BEGIN
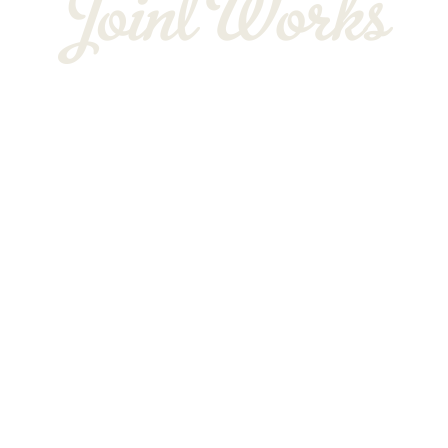
〒352-0025
埼玉県新座市片山3-12-16-22
Googleマップで確認する
TEL：048-234-2563 ［営業電話お断り］ FAX：048-212-6830
サイン工事は埼玉県新座市の株式会社JOINT WORKS
プライバシーポリシー
Copyright © 株式会社JOINT WORKS. All rights reserved.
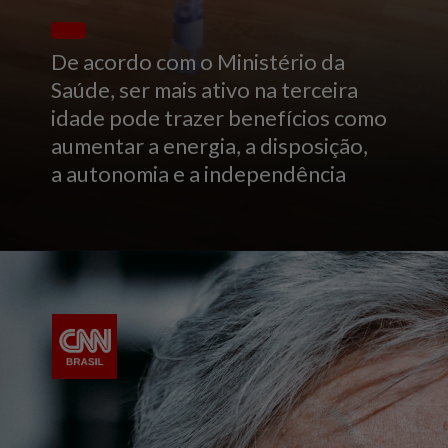
De acordo com o Ministério da
Saúde, ser mais ativo na terceira
idade pode trazer benefícios como
aumentar a energia, a disposição,
a autonomia e a independência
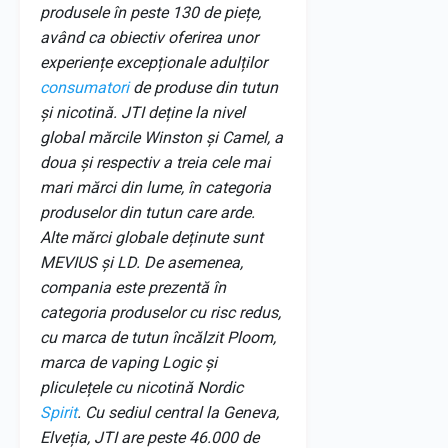
produsele în peste 130 de piețe,
având ca obiectiv oferirea unor
experiențe excepționale adulților
consumatori
de produse din tutun
și nicotină. JTI deține la nivel
global mărcile Winston și Camel, a
doua și respectiv a treia cele mai
mari mărci din lume, în categoria
produselor din tutun care arde.
Alte mărci globale deținute sunt
MEVIUS și LD. De asemenea,
compania este prezentă în
categoria produselor cu risc redus,
cu marca de tutun încălzit Ploom,
marca de vaping Logic și
pliculețele cu nicotină Nordic
Spirit
. Cu sediul central la Geneva,
Elveția, JTI are peste 46.000 de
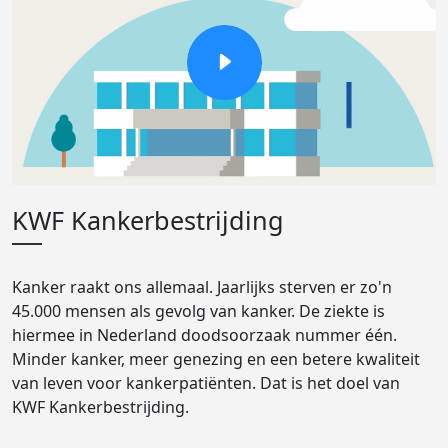
KWF Kankerbestrijding
Kanker raakt ons allemaal. Jaarlijks sterven er zo'n
45.000 mensen als gevolg van kanker. De ziekte is
hiermee in Nederland doodsoorzaak nummer één.
Minder kanker, meer genezing en een betere kwaliteit
van leven voor kankerpatiënten. Dat is het doel van
KWF Kankerbestrijding.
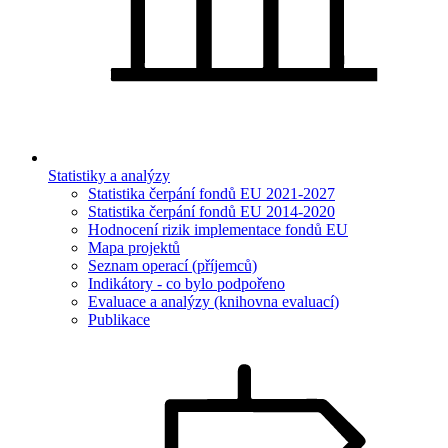
Statistiky a analýzy
Statistika čerpání fondů EU 2021-2027
Statistika čerpání fondů EU 2014-2020
Hodnocení rizik implementace fondů EU
Mapa projektů
Seznam operací (příjemců)
Indikátory - co bylo podpořeno
Evaluace a analýzy (knihovna evaluací)
Publikace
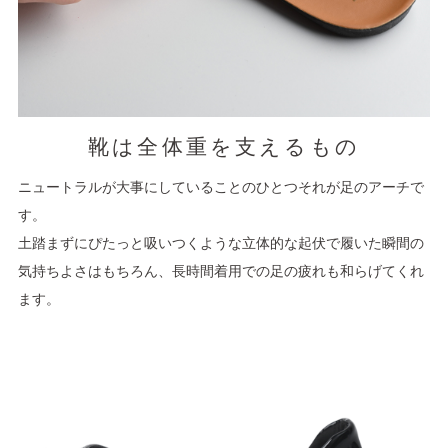
靴は全体重を支えるもの
ニュートラルが大事にしていることのひとつそれが足のアーチで
す。
土踏まずにぴたっと吸いつくような立体的な起伏で履いた瞬間の
気持ちよさはもちろん、長時間着用での足の疲れも和らげてくれ
ます。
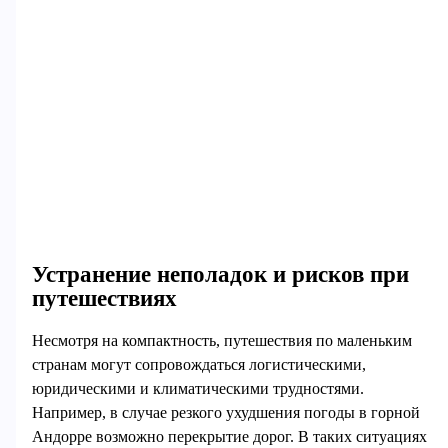
Устранение неполадок и рисков при
путешествиях
Несмотря на компактность, путешествия по маленьким
странам могут сопровождаться логистическими,
юридическими и климатическими трудностями.
Например, в случае резкого ухудшения погоды в горной
Андорре возможно перекрытие дорог. В таких ситуациях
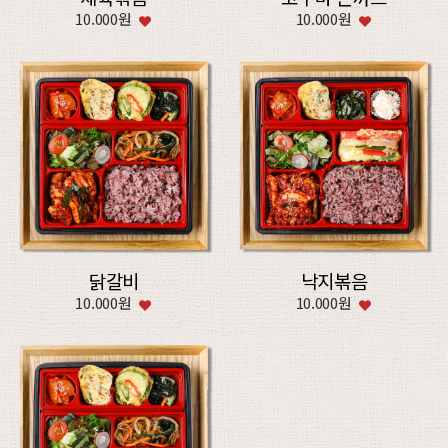
10.000원
10.000원
닭갈비
낙지볶음
10.000원
10.000원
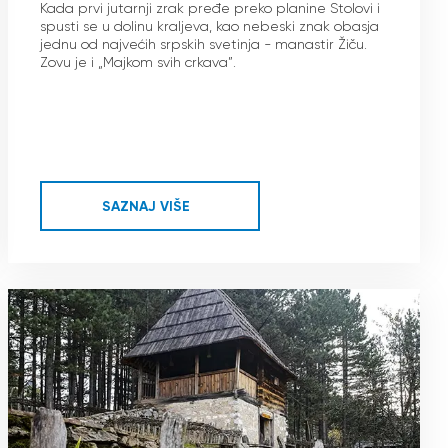
Kada prvi jutarnji zrak pređe preko planine Stolovi i
spusti se u dolinu kraljeva, kao nebeski znak obasja
jednu od najvećih srpskih svetinja - manastir Žiču.
Zovu je i „Majkom svih crkava”.
SAZNAJ VIŠE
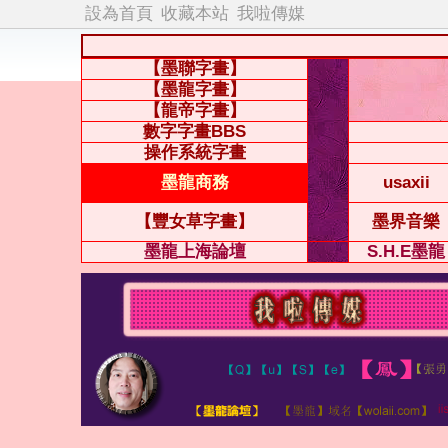
設為首頁
收藏本站
我啦傳媒
【墨聯字畫】
【墨龍字畫】
【龍帝字畫】
數字字畫BBS
操作系統字畫
墨龍商務
usaxii
【豐女草字畫】
墨界音樂
墨龍上海論壇
S.H.E墨龍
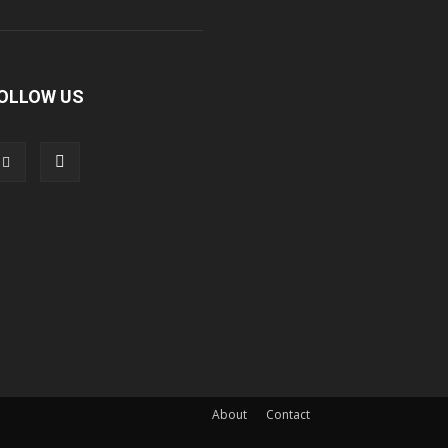
OLLOW US
About
Contact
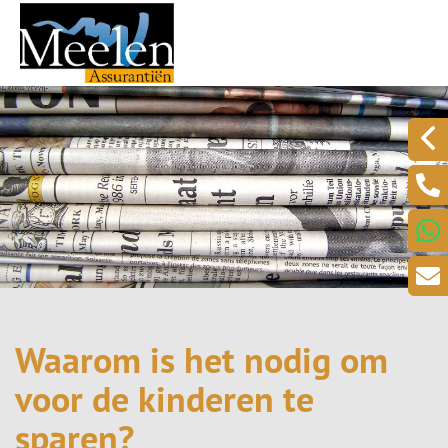
Waarom is het nodig om
voor de kinderen te
sparen?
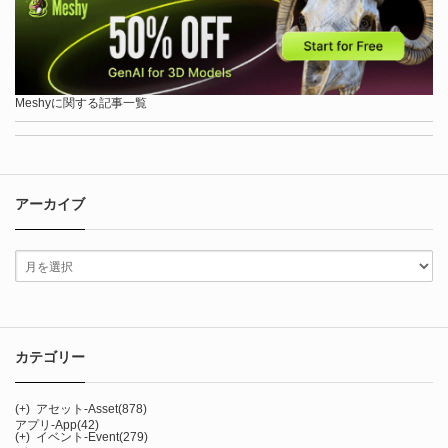
Meshyに関する記事一覧
アーカイブ
カテゴリー
(+)
アセット-Asset
(878)
アプリ-App
(42)
(+)
イベント-Event
(279)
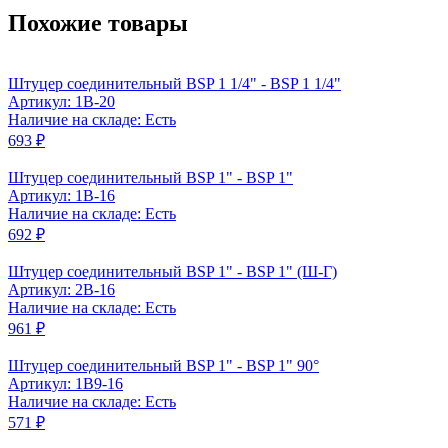
Похожие товары
Штуцер соединительный BSP 1 1/4" - BSP 1 1/4"
Артикул: 1B-20
Наличие на складе: Есть
693 ₽
Штуцер соединительный BSP 1" - BSP 1"
Артикул: 1B-16
Наличие на складе: Есть
692 ₽
Штуцер соединительный BSP 1" - BSP 1" (Ш-Г)
Артикул: 2B-16
Наличие на складе: Есть
961 ₽
Штуцер соединительный BSP 1" - BSP 1" 90°
Артикул: 1B9-16
Наличие на складе: Есть
571 ₽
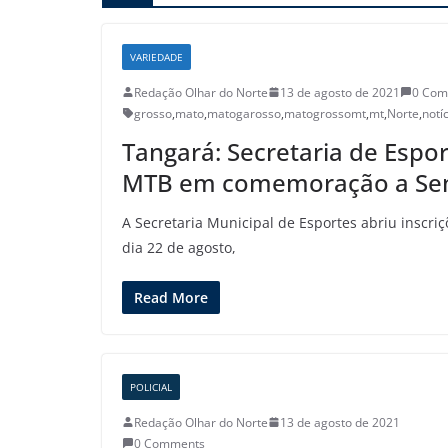
VARIEDADE
Redação Olhar do Norte
13 de agosto de 2021
0 Com
grosso
,
mato
,
matogarosso
,
matogrossomt
,
mt
,
Norte
,
notí
Tangará: Secretaria de Espor
MTB em comemoração a Sem
A Secretaria Municipal de Esportes abriu inscri
dia 22 de agosto,
Read More
POLICIAL
Redação Olhar do Norte
13 de agosto de 2021
0 Comments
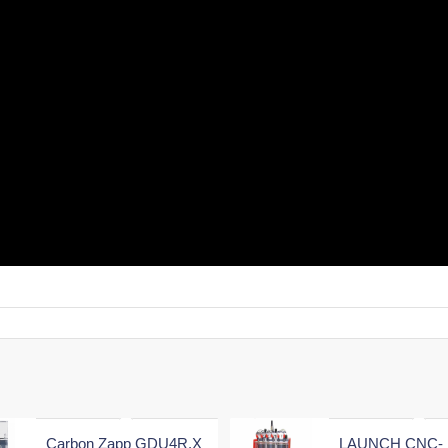
Carbon Zapp GDU4R.X
LAUNCH CNC-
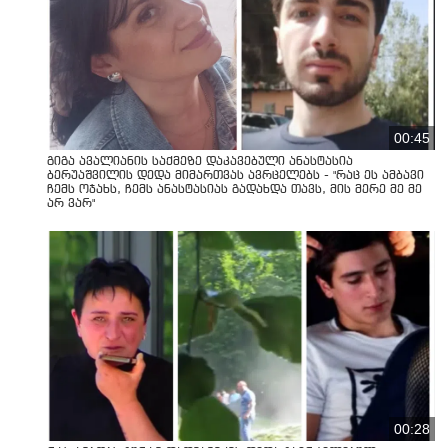
00:45
გიგა ავალიანის საქმეზე დაკავებული ანასტასია
ბერუაშვილის დედა მიმართვას ავრცელებს - "რაც ეს ამბავი
ჩემს ოჯახს, ჩემს ანასტასიას გადახდა თავს, მის მერე მე მე
არ ვარ"
00:28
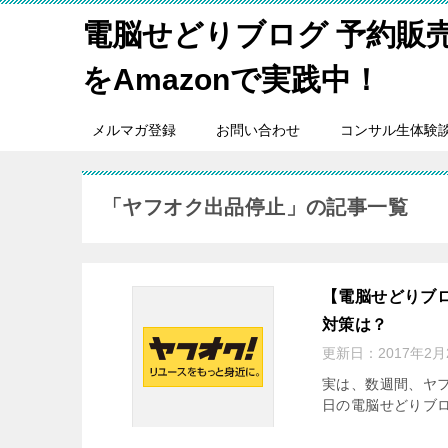
電脳せどりブログ 予約販
をAmazonで実践中！
メルマガ登録
お問い合わせ
コンサル生体験
「ヤフオク出品停止」の記事一覧
【電脳せどりブ
対策は？
更新日：
2017年2月
実は、数週間、ヤ
日の電脳せどりブ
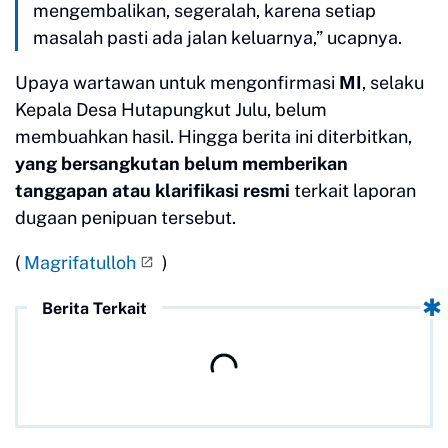
mengembalikan, segeralah, karena setiap
masalah pasti ada jalan keluarnya,” ucapnya.
Upaya wartawan untuk mengonfirmasi
MI
, selaku
Kepala Desa Hutapungkut Julu, belum
membuahkan hasil. Hingga berita ini diterbitkan,
yang bersangkutan belum memberikan
tanggapan atau klarifikasi resmi
terkait laporan
dugaan penipuan tersebut.
(
Magrifatulloh
)
Berita Terkait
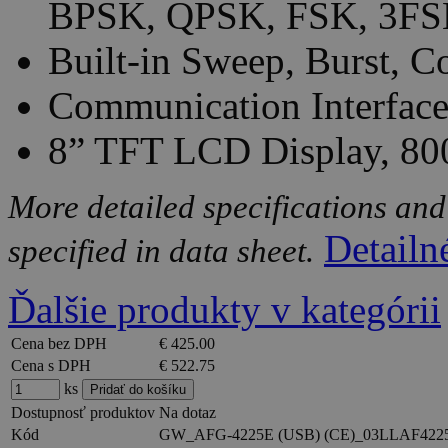
BPSK, QPSK, FSK, 3FS
Built-in Sweep, Burst, C
Communication Interfac
8” TFT LCD Display, 800
More detailed specifications and
Detailn
specified in data sheet.
Ďalšie produkty v kategórii
Cena bez DPH
€ 425.00
Cena s DPH
€ 522.75
ks
Dostupnosť produktov
Na dotaz
Kód
GW_AFG-4225E (USB) (CE)_03LLAF422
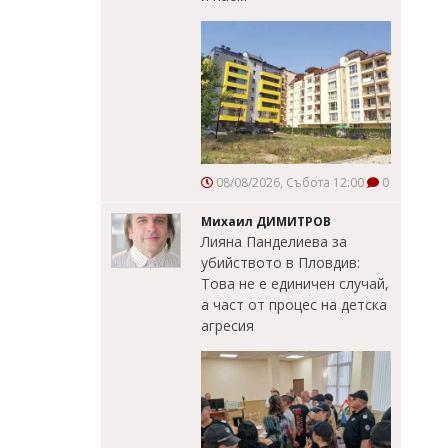
08/08/2026, Събота 12:00
0
Михаил ДИМИТРОВ
Лияна Панделиева за
убийството в Пловдив:
Това не е единичен случай,
а част от процес на детска
агресия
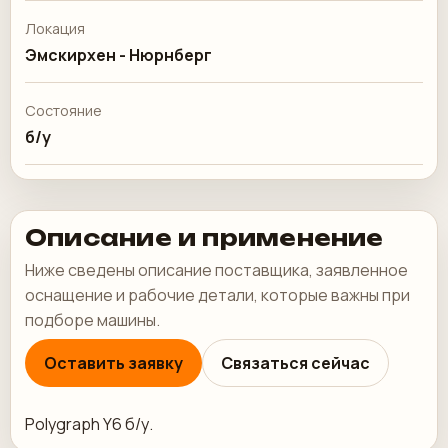
Локация
Эмскирхен - Нюрнберг
Состояние
б/у
Описание и применение
Ниже сведены описание поставщика, заявленное
оснащение и рабочие детали, которые важны при
подборе машины.
Оставить заявку
Связаться сейчас
Polygraph Y6 б/у.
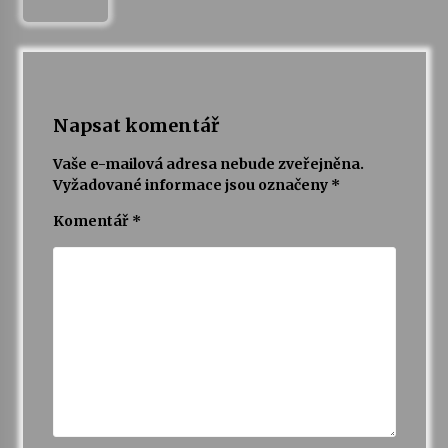
Napsat komentář
Vaše e-mailová adresa nebude zveřejněna.
Vyžadované informace jsou označeny
*
Komentář
*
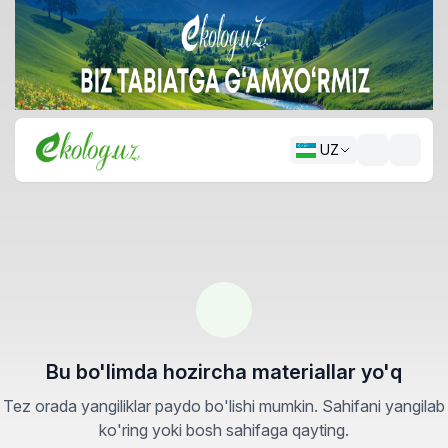
UZ
Bu bo'limda hozircha materiallar yo'q
Tez orada yangiliklar paydo bo'lishi mumkin. Sahifani yangilab
ko'ring yoki bosh sahifaga qayting.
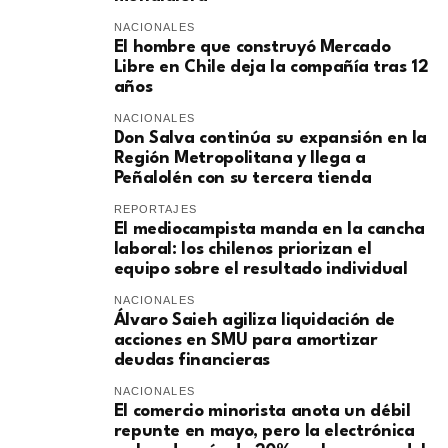
NACIONALES
El hombre que construyó Mercado
Libre en Chile deja la compañía tras 12
años
NACIONALES
Don Salva continúa su expansión en la
Región Metropolitana y llega a
Peñalolén con su tercera tienda
REPORTAJES
El mediocampista manda en la cancha
laboral: los chilenos priorizan el
equipo sobre el resultado individual
NACIONALES
​Álvaro Saieh agiliza liquidación de
acciones en SMU para amortizar
deudas financieras
NACIONALES
El comercio minorista anota un débil
repunte en mayo, pero la electrónica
END
#### Aim of the task:
Copy every line of the data that carries the word "produselor".

#### Finished exercise:
produselor din tutun care arde.
categoria produselor cu risc redus,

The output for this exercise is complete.